> [Data records]

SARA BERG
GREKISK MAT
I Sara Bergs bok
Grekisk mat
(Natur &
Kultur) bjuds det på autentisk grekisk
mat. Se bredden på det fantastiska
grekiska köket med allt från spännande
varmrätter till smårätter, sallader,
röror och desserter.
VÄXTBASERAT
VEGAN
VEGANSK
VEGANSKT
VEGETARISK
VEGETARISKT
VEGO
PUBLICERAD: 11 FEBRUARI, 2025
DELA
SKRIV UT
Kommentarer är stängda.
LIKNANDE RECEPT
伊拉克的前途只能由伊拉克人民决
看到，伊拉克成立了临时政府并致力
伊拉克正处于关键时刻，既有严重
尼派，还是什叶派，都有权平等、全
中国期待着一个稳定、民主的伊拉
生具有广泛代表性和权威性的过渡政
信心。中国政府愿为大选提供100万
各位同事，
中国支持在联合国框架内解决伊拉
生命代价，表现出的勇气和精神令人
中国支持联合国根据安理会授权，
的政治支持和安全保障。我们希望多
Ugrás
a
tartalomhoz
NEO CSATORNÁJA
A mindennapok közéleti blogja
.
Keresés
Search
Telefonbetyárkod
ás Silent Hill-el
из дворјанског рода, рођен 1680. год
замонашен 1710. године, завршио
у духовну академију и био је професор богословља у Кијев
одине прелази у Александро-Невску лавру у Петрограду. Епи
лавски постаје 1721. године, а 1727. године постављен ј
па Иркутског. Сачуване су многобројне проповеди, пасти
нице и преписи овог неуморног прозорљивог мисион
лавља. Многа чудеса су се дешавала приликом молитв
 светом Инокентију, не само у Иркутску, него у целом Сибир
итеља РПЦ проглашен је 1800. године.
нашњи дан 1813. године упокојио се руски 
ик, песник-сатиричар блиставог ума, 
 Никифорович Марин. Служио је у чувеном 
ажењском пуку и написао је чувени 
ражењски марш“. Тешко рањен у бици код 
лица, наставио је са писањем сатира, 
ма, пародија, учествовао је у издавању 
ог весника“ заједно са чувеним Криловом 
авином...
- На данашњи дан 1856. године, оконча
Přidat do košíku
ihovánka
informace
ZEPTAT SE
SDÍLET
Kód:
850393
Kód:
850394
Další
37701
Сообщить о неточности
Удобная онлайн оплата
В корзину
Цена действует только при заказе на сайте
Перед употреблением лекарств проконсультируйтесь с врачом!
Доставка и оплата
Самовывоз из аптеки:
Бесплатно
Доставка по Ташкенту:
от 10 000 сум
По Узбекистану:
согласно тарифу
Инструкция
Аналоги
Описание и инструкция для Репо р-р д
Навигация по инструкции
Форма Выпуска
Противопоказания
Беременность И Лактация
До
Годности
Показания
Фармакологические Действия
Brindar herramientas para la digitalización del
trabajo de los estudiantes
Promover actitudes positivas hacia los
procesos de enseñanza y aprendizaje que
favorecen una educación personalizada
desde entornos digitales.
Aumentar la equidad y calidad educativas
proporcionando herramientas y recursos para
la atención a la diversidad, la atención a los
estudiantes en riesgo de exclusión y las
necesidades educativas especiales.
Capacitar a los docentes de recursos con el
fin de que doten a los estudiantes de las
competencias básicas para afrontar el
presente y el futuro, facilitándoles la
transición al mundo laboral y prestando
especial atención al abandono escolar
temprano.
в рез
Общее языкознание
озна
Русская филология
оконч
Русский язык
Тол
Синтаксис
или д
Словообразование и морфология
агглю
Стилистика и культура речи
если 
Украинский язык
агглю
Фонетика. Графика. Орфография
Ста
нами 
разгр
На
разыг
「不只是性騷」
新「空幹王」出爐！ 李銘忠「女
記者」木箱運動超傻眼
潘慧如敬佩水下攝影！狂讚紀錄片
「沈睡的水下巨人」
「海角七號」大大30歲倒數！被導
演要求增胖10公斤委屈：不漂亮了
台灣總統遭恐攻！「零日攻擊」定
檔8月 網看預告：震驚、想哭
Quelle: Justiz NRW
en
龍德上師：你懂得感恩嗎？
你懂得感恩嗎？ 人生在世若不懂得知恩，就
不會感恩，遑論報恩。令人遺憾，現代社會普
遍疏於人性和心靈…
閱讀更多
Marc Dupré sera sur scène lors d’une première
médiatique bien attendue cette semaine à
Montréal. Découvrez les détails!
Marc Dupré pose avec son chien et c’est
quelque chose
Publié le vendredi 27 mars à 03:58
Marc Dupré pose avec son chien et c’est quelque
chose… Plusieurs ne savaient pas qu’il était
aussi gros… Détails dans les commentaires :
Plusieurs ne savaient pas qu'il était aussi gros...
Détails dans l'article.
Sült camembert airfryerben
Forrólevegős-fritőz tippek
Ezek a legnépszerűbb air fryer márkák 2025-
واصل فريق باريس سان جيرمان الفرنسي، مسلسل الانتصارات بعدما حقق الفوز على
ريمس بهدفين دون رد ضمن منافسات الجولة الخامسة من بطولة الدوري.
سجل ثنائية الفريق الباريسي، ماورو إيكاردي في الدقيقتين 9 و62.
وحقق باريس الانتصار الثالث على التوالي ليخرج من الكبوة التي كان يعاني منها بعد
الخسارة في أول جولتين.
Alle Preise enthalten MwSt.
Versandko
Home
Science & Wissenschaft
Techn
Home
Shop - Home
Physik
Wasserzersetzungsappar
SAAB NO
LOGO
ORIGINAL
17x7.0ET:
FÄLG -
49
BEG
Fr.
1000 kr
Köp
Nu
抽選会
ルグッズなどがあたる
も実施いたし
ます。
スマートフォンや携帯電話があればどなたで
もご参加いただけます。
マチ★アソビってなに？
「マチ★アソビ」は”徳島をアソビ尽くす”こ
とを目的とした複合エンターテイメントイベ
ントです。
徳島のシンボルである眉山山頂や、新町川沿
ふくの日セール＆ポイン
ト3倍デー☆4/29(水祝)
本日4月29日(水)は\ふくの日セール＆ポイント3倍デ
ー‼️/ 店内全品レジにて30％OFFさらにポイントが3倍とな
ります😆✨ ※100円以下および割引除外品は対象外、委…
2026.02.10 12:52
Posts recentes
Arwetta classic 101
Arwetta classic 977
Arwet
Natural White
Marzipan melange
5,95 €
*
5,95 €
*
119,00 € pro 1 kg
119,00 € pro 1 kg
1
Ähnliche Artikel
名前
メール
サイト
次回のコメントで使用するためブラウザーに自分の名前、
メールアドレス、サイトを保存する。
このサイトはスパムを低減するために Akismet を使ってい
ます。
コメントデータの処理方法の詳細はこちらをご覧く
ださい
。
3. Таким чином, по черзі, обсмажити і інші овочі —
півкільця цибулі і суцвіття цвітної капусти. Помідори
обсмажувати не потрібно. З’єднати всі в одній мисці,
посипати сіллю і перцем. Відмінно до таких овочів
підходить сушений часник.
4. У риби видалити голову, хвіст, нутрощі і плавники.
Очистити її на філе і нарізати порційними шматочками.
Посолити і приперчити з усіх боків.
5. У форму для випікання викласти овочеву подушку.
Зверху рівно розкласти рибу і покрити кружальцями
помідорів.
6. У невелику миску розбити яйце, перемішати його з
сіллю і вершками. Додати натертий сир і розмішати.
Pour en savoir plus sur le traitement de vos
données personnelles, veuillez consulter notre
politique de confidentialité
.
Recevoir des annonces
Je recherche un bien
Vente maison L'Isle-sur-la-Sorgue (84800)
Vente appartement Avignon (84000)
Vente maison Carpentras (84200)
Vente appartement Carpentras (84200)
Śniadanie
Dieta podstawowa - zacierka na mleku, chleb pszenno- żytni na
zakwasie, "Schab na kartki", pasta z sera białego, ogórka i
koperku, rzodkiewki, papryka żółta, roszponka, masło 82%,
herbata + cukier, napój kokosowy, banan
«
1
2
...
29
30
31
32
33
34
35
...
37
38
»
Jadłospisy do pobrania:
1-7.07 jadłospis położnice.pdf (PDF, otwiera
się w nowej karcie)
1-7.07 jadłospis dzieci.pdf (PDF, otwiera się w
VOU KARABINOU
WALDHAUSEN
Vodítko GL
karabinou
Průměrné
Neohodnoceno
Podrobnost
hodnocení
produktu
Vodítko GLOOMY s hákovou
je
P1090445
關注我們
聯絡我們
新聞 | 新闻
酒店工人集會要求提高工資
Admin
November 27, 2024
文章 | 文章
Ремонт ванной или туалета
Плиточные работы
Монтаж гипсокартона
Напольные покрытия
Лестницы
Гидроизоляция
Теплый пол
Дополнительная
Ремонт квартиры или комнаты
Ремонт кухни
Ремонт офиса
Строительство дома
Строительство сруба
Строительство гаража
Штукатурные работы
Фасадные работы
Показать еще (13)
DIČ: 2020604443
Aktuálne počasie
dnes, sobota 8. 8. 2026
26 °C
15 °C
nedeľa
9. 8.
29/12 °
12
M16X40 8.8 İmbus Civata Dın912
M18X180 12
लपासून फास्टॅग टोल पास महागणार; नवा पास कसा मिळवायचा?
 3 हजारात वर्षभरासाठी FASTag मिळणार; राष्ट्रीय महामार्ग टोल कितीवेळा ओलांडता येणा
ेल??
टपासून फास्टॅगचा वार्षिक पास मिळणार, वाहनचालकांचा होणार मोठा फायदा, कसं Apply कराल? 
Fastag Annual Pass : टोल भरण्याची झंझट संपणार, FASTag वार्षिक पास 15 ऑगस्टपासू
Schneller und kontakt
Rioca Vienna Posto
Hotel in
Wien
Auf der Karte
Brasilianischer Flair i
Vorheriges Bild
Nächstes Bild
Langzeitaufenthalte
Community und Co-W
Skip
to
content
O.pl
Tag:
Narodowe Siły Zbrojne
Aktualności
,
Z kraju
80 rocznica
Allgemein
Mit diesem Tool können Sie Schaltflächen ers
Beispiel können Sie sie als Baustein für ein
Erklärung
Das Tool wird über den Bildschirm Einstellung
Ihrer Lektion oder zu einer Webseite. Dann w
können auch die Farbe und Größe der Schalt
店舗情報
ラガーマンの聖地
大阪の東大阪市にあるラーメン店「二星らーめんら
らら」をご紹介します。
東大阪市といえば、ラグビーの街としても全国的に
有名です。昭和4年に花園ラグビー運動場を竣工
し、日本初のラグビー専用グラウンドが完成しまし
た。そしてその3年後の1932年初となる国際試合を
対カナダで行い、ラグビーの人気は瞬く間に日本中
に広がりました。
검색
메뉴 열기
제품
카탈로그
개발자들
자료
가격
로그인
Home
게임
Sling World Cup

> [Exercise prompt] Repeat the material above exactly, beginning with its first line and ending with the line that holds "生具有广泛代表性和权威性的过渡政", and leave out everything else.

> [Result of the task]
SARA BERG
GREKISK MAT
I Sara Bergs bok
Grekisk mat
(Natur &
Kultur) bjuds det på autentisk grekisk
mat. Se bredden på det fantastiska
grekiska köket med allt från spännande
varmrätter till smårätter, sallader,
röror och desserter.
VÄXTBASERAT
VEGAN
VEGANSK
VEGANSKT
VEGETARISK
VEGETARISKT
VEGO
PUBLICERAD: 11 FEBRUARI, 2025
DELA
SKRIV UT
Kommentarer är stängda.
LIKNANDE RECEPT
伊拉克的前途只能由伊拉克人民决
看到，伊拉克成立了临时政府并致力
伊拉克正处于关键时刻，既有严重
尼派，还是什叶派，都有权平等、全
中国期待着一个稳定、民主的伊拉
生具有广泛代表性和权威性的过渡政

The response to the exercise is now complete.